Now let's wait for people in the know to chime in.


----------



## rolmich

Thanks for your help OsehAlyah. This is a very popular word I hear daily in Israël.
The first letter is not pronounced here as you suggest, but rather like the first letter of Jeremiah (djuk).


----------



## OsehAlyah

Yes of course. As all words that have a gimmel with the geresh on it are pronounced. My pronunciation sentence referred to the Russian pronunciation only. That particular pronunciation still doesn't exist in Hebrew, as far as I understand.


----------



## yuval9

According to Wikipedia:


> מרוסית: Жук ("ז'וּק") דרך היידיש: דזשוק, 'חיפושית'.

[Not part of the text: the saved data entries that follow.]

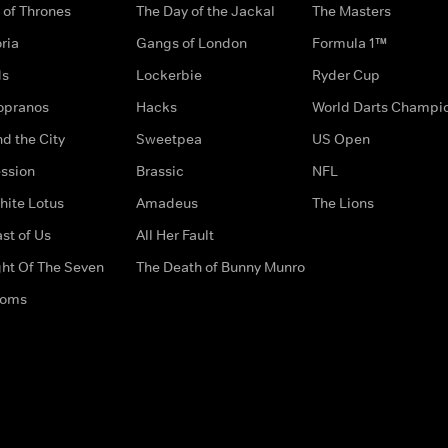
of Thrones
The Day of the Jackal
The Masters
ria
Gangs of London
Formula 1™
ds
Lockerbie
Ryder Cup
opranos
Hacks
World Darts Champi
d the City
Sweetpea
US Open
ssion
Brassic
NFL
hite Lotus
Amadeus
The Lions
st of Us
All Her Fault
ght Of The Seven
The Death of Bunny Munro
doms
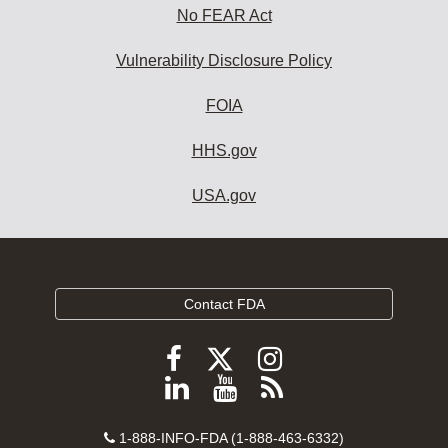
No FEAR Act
Vulnerability Disclosure Policy
FOIA
HHS.gov
USA.gov
Contact FDA
Follow
Follow
Follow
FDA
FDA
FDA
Follow
View
Subscribe
on
on
on
FDA
FDA
to
X
Facebook
Instagram
Contact
on
videos
FDA
1-888-INFO-FDA (1-888-463-6332)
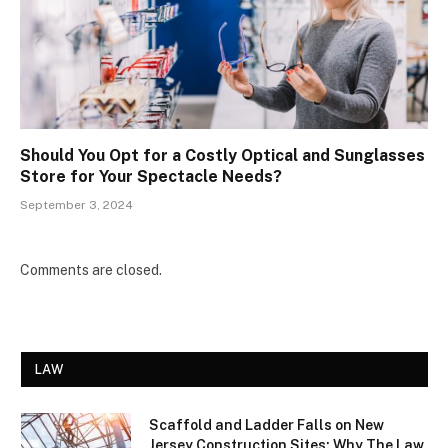
Should You Opt for a Costly Optical and Sunglasses
Store for Your Spectacle Needs?
September 3, 2024
Comments are closed.
LAW
Scaffold and Ladder Falls on New
Jersey Construction Sites: Why The Law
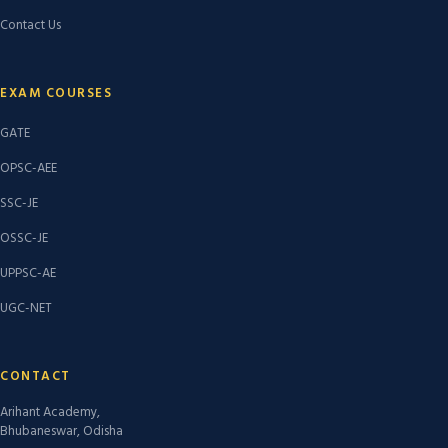
Contact Us
EXAM COURSES
GATE
OPSC-AEE
SSC-JE
OSSC-JE
UPPSC-AE
UGC-NET
CONTACT
Arihant Academy,
Bhubaneswar, Odisha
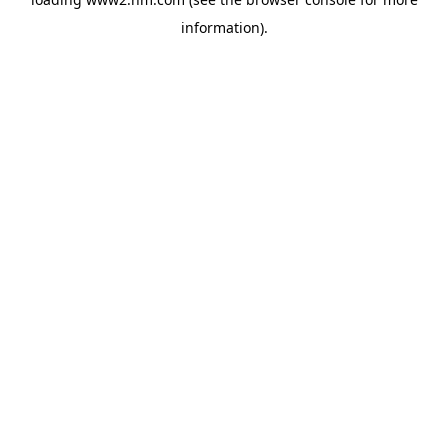
information)
.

The word came from Russian (Жук), through Yiddish (דזשוק)​


----------



## rolmich

Thanks yuval9, but in modern hebrew it does not mean "beetle" or "bug" !
Could it be translated as "cockroach" then ?


----------



## yuval9

rolmich said:


> Thanks yuval9, but in modern hebrew it does not mean "beetle" or "bug" !
> Could it be translated as "cockroach" then ?


Yes, ג'וק is how most people say "a cockroach", it is more colloquial.
"cockroach" is also תיקן or מקק.


----------



## rolmich

Thanks for your help, and happy calendar new-year.


----------



## Aulhan

Interesting there is a saying in Ulster-Scots 'Jook the beetle' meaning to dodge a job or punishment. I wonder is there some connection?


----------



## origumi

Aulhan said:


> Interesting there is a saying in Ulster-Scots '*Jook* the beetle' meaning to dodge a job or punishment. I wonder is there some connection?


Is this an English or Scottish (Gaelic) word?

--- Added

According to etymonline.com, Jook: "dodge, duck," 1510s, Scottish, of unknown origin.


----------



## Aulhan

In brief its a minority language spoken only in the province of Ulster. Its derived from germanic lowland scots and anglo saxon english. if you are interested you can find greater detail at the ulster scots language website


----------